▸ **MATERIALS PROVIDED**
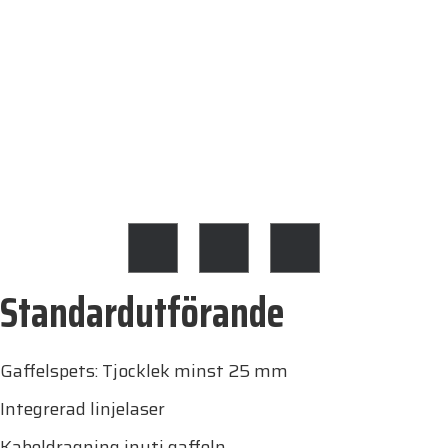
Standardutförande
Gaffelspets: Tjocklek minst 25 mm
Integrerad linjelaser
Kabeldragning inuti gaffeln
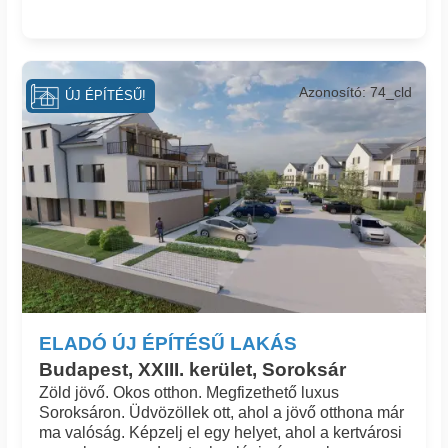
Azonosító: 74_cld
ÚJ ÉPÍTÉSŰ!
ELADÓ ÚJ ÉPÍTÉSŰ LAKÁS
Budapest, XXIII. kerület, Soroksár
Zöld jövő. Okos otthon. Megfizethető luxus
Soroksáron. Üdvözöllek ott, ahol a jövő otthona már
ma valóság. Képzelj el egy helyet, ahol a kertvárosi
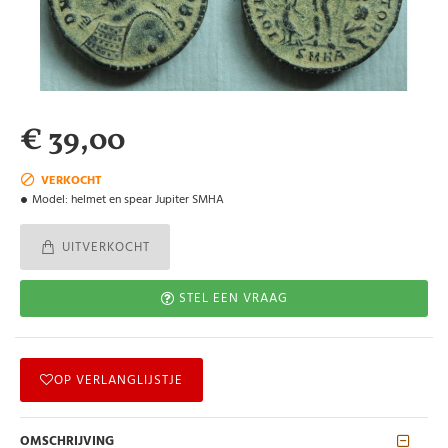
€ 39,00
VERKOCHT
Model:
helmet en spear Jupiter SMHA
UITVERKOCHT
STEL EEN VRAAG
OP VERLANGLIJSTJE
OMSCHRIJVING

▸ **DIRECTIONS**
Quote every record above exactly, omitting any pictures they contain.

▸ **TASK ANSWER**
Standardutförande
Gaffelspets: Tjocklek minst 25 mm
Integrerad linjelaser
Kabeldragning inuti gaffeln
Azonosító: 74_cld
ÚJ ÉPÍTÉSŰ!
ELADÓ ÚJ ÉPÍTÉSŰ LAKÁS
Budapest, XXIII. kerület, Soroksár
Zöld jövő. Okos otthon. Megfizethető luxus
Soroksáron. Üdvözöllek ott, ahol a jövő otthona már
ma valóság. Képzelj el egy helyet, ahol a kertvárosi
€ 39,00
VERKOCHT
Model:
helmet en spear Jupiter SMHA
UITVERKOCHT
STEL EEN VRAAG
OP VERLANGLIJSTJE
OMSCHRIJVING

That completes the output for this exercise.